Database joins are widely used to extract information from tables in a database linked by a relationship. While familiar to database developers, they are less understood by other professionals, such as accountants or auditors, who may need them to perform data analytics. This article explains database joins using a practical example, based on purchase orders and invoices tables present in most modern financial/accounting systems.
We have two tables: Purchase Orders (POs) and Invoices that we need to analyze, shown on figure 1. The 1st (left) table is called POs, while the 2nd (right) table is called Invoices. POs and Invoices are linked through a common field containing a PO number. We need to obtain a dataset containing all fields from POs and Invoices in order to perform various analyses.
Extracting corresponding/linked POs and Invoices is usually done by executing a query against a database. In the query we need to specify the field(s) that link the POs and Invoices and how to link them. Linking can be done in one of four ways, described below.
Inner Join — returns all records with a match in the other table. This query will return all POs with a corresponding invoice and all invoices with a corresponding PO.
Outer Join — returns records from both tables, regardless of having a corresponding record in the other table. This query will return all POs, including those without an invoice and all invoices, including those without a PO.
Left join — returns all records from the 1st table (POs). If there is no corresponding record in Invoices, fields populated from there will be empty. Records from Invoices with no corresponding record in POs are not returned.
Right join — returns all records from the 2nd table (Invoices). If there is no corresponding record in POs, fields populated from there will be empty. Records from POs with no corresponding record in Invoices are not returned.

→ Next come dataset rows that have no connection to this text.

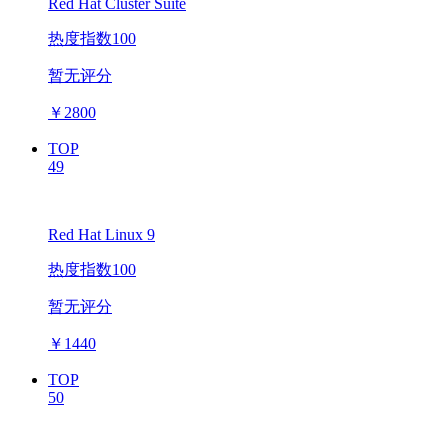
Red Hat Cluster Suite
热度指数100
暂无评分
￥
2800
TOP
49
Red Hat Linux 9
热度指数100
暂无评分
￥
1440
TOP
50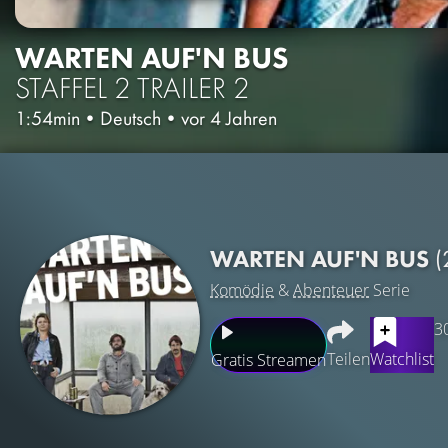
WARTEN AUF'N BUS
STAFFEL 2
TRAILER 2
1:54min
•
Deutsch
•
vor 4 Jahren
WARTEN AUF'N BUS
(
Komödie
&
Abenteuer
Serie
3
Teilen
Watchlist
Gratis Streamen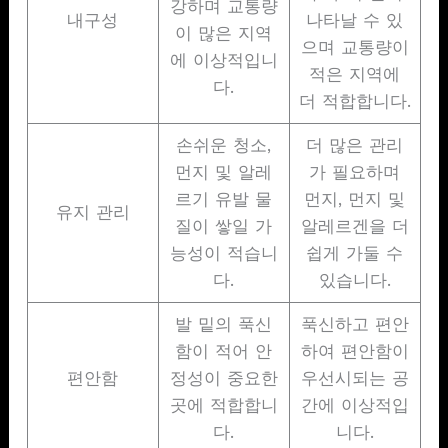
강하며 교통량
내구성
나타날 수 있
이 많은 지역
으며 교통량이
에 이상적입니
적은 지역에
다.
더 적합합니다.
손쉬운 청소,
더 많은 관리
먼지 및 알레
가 필요하며
르기 유발 물
먼지, 먼지 및
유지 관리
질이 쌓일 가
알레르겐을 더
능성이 적습니
쉽게 가둘 수
다.
있습니다.
발 밑의 푹신
푹신하고 편안
함이 적어 안
하여 편안함이
편안함
정성이 중요한
우선시되는 공
곳에 적합합니
간에 이상적입
다.
니다.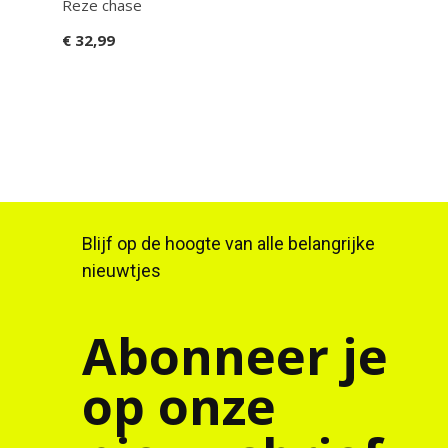
Reze chase
€ 17
€ 32,99
Blijf op de hoogte van alle belangrijke
nieuwtjes
Abonneer je
op onze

The database joins don’t need to be just between two tables. They can be used to link more than two tables depending on the business objectives of the analytics we’re running. Extending the above example, we can create a query to perform 3-way match, a fundamental accounting control. In a 3-way match we want to link analyse POs, Invoices and Receipts, which requires three tables to be linked. In addition, we may decide that we also need vendor information to be included in the analyses, which is usually available in a separate table. The diagram below shows the tables needed for a 3-way match analytics.
Database joins are a powerful, yet not too complicated, tool that allows complex analyses to be carried out. By familiarising themselves with joins non-technical professionals, such as accountants, auditors, HR, etc., with an interest in analytics can become very productive in their work and obtain important business answers in very short times.